[Opening RECORDS SUPPLIED section]

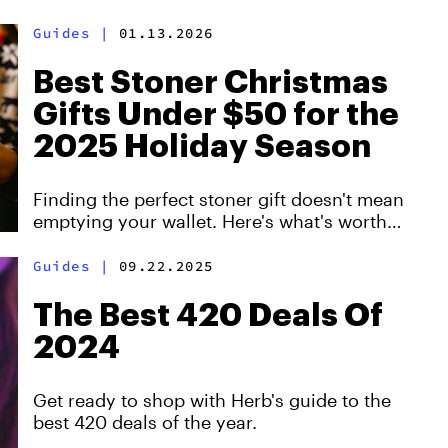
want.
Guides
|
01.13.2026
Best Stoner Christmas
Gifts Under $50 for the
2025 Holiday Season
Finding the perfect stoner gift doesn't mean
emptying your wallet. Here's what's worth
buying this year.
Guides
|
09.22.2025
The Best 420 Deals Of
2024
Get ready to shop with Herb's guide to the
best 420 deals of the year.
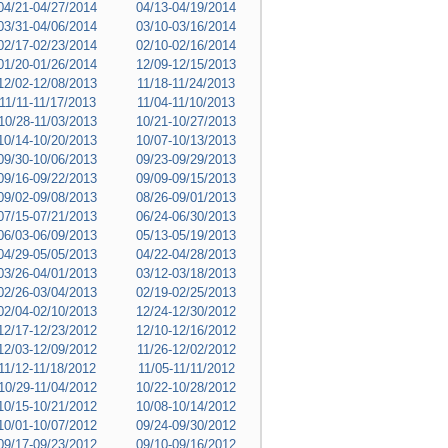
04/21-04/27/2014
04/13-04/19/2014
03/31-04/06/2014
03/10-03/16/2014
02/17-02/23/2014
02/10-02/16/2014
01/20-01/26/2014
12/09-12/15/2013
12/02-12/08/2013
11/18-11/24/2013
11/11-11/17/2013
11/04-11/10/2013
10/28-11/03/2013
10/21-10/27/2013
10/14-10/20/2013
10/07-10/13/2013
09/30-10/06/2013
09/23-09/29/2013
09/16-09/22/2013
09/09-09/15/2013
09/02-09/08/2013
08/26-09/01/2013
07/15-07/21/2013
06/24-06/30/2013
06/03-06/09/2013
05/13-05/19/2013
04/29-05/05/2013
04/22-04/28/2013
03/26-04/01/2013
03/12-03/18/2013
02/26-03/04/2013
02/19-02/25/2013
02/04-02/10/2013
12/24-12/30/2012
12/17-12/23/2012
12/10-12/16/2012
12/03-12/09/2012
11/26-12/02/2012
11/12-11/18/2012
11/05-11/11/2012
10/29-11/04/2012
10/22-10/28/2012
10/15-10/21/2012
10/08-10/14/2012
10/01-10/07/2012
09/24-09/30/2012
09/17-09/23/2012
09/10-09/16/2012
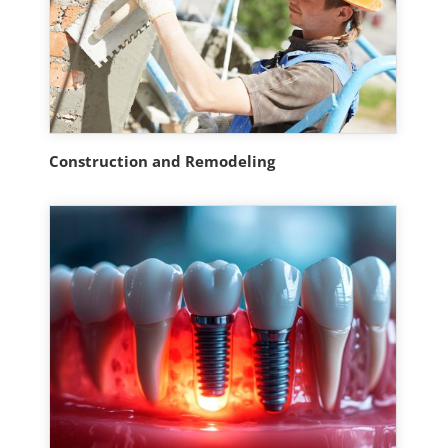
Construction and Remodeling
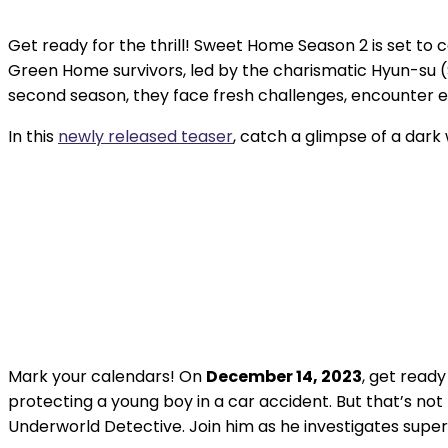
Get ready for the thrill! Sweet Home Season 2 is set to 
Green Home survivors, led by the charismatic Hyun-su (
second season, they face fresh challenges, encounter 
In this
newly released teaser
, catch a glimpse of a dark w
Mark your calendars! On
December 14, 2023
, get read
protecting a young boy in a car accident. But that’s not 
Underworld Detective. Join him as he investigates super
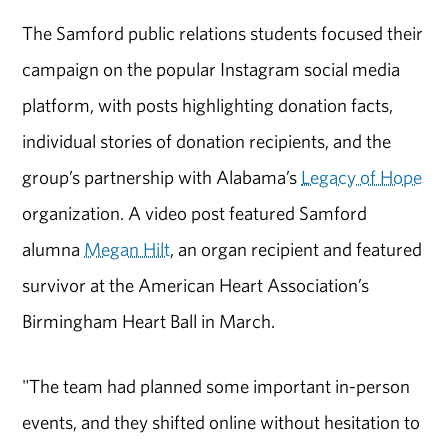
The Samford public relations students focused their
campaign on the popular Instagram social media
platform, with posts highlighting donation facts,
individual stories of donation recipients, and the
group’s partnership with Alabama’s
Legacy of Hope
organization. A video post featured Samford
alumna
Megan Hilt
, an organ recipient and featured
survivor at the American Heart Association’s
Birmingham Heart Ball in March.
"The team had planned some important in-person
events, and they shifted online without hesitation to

[Closing RECORDS SUPPLIED section]

Restate every entry above word for word; no picture belongs in the copy.

want.
Guides
|
01.13.2026
Best Stoner Christmas
Gifts Under $50 for the
2025 Holiday Season
Finding the perfect stoner gift doesn't mean
emptying your wallet. Here's what's worth
buying this year.
Guides
|
09.22.2025
The Best 420 Deals Of
2024
Get ready to shop with Herb's guide to the
best 420 deals of the year.
04/21-04/27/2014
04/13-04/19/2014
03/31-04/06/2014
03/10-03/16/2014
02/17-02/23/2014
02/10-02/16/2014
01/20-01/26/2014
12/09-12/15/2013
12/02-12/08/2013
11/18-11/24/2013
11/11-11/17/2013
11/04-11/10/2013
10/28-11/03/2013
10/21-10/27/2013
10/14-10/20/2013
10/07-10/13/2013
09/30-10/06/2013
09/23-09/29/2013
09/16-09/22/2013
09/09-09/15/2013
09/02-09/08/2013
08/26-09/01/2013
07/15-07/21/2013
06/24-06/30/2013
06/03-06/09/2013
05/13-05/19/2013
04/29-05/05/2013
04/22-04/28/2013
03/26-04/01/2013
03/12-03/18/2013
02/26-03/04/2013
02/19-02/25/2013
02/04-02/10/2013
12/24-12/30/2012
12/17-12/23/2012
12/10-12/16/2012
12/03-12/09/2012
11/26-12/02/2012
11/12-11/18/2012
11/05-11/11/2012
10/29-11/04/2012
10/22-10/28/2012
10/15-10/21/2012
10/08-10/14/2012
10/01-10/07/2012
09/24-09/30/2012
09/17-09/23/2012
09/10-09/16/2012
Construction and Remodeling
Get ready for the thrill! Sweet Home Season 2 is set to 
Green Home survivors, led by the charismatic Hyun-su (
second season, they face fresh challenges, encounter 
In this
newly released teaser
, catch a glimpse of a dark w
Mark your calendars! On
December 14, 2023
, get read
protecting a young boy in a car accident. But that’s not 
Underworld Detective. Join him as he investigates super
The Samford public relations students focused their
campaign on the popular Instagram social media
platform, with posts highlighting donation facts,
individual stories of donation recipients, and the
group’s partnership with Alabama’s
Legacy of Hope
organization. A video post featured Samford
alumna
Megan Hilt
, an organ recipient and featured
survivor at the American Heart Association’s
Birmingham Heart Ball in March.
"The team had planned some important in-person
events, and they shifted online without hesitation to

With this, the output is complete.